Many of the data points collected by the app might be used for completely legitimate and useful purposes. Collecting the network connection information (like Wi-Fi) seems justifiable, as does the collection of the GPS data. The app also asks to use the camera so that users can add a picture to their profile.
“Access to permissions including Wifi networks and camera are included so that users can experience full functionality of the Uber app,” Uber said in an email response to VentureBeat.
“This is not unique to Uber, and downloading the Uber app is of course optional.” Uber also pointed us here for an explanation of the app’s various data requests.

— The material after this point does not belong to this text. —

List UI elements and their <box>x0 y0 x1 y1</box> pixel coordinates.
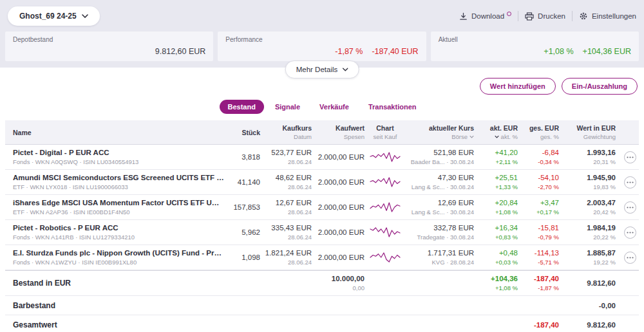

But the information about the HeartBleed bug and whether or not the phone has been jailbroken seems unjustifiable, unless Uber plans to exploit that weakness in some way, which isn’t likely.
An Uber spokesperson explains that the code in the app that requests that information from the phone wasn’t put there by Uber.
“Our code lists several features that our mobile security vendor offers, but that we do not use,” the company says in a statement. “For example, ‘whether device is rooted, whether it has any malware on it, and whether it’s vulnerable to the Heartbleed security bug’ are not features that Uber uses.”
Like all Android apps, the Uber app displays a permissions page after downloading that the user must consent to.
But the extent of the data the Uber app collects seems to go beyond the data set shown on the permissions screen.
Giron notes that all the data points the app wants to access are listed in the “AndroidManifest.xml” file inside the Android application development kit (APK).
Here’s a screen grab of that file:
Of course this all comes just a week after Uber got into some hot water by threatening to track the movements of a journalist who had been critical to the company.
A media study conducted at the end of last week showed that many people were less concerned about the privacy of a single journalist and more concerned about the implication that Uber might not protect the privacy of users.
So the appearance this week of Giron’s research into the data collected by the Uber app may have struck a raw nerve.